Por otro lado, estos países también tienen que pagar su cuota a la “guerra contra las drogas”, lo que les empobrece considerablemente; muchos de los recursos públicos que deberían destinarse a educación, oportunidades para los jóvenes o salud quedan capturados para sufragar una guerra que, en realidad, no es su guerra. Y si los jóvenes no tienen oportunidades, se convierten en cantera para el sicariato, porque de todos es sabido que donde no hay Estado, puede ocurrir que el espacio sea ocupado por bandas criminales que asumen el papel del ausente y distribuyen trabajo criminal entre una población que no tiene ninguna otra oportunidad, más allá de un exilio irregular e inseguro en busca de un futuro que no pase por entregarse al narco. No es de extrañar que ante esta situación se haya reclamado invertir la regla del 1/3: EE. UU. ha mantenido durante un tiempo que por cada tres dólares que pongan estos países en la lucha contra el narco que los atraviesa, EE. UU. pondrá uno; la reclamación es que por cada tres dólares que comprometa EE. UU., la región responda con uno.

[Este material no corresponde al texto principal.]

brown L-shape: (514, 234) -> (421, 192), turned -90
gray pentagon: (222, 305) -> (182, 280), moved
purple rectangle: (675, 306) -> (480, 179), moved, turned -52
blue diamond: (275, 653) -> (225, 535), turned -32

Todo lo anterior puede titularse como el drama de los países de tránsito: no son, en su origen, ni productores, ni consumidores, aunque el pago con droga a los narcos locales haya hecho brotar un menudeo y un consumo que agravan la situación; están metidos en la guerra contra las drogas por ser el embudo por el que inevitablemente ha de transitar la mercancía del sur hacia el norte; se han convertido en asilo de grupos criminales extranjeros empujados por el efecto globo (si se presiona policial o militarmente en un lugar ,México o Colombia, los delincuentes se acomodan en otro menos vigilado); además, sufragan una guerra que es de otros, pero ponen la sangre y padecen la violencia; y, mientras,  no atienden a su población ni se reflotan sus economías. Año tras año, en los informes mundiales sobre drogas de la Oficina de Naciones Unidas contra la Droga y el Delito, se recogen estos dramas, pero no se ofrecen alternativas. Y no las habrá mientras siga practicándose la disparatada “guerra contra las drogas”.

1. Artículo enmarcado en las actividades del Proyecto I+D+i DER-2016- 74872-R “Fiscalización internacional de drogas: problemas y soluciones” (AEI/FEDER, UE).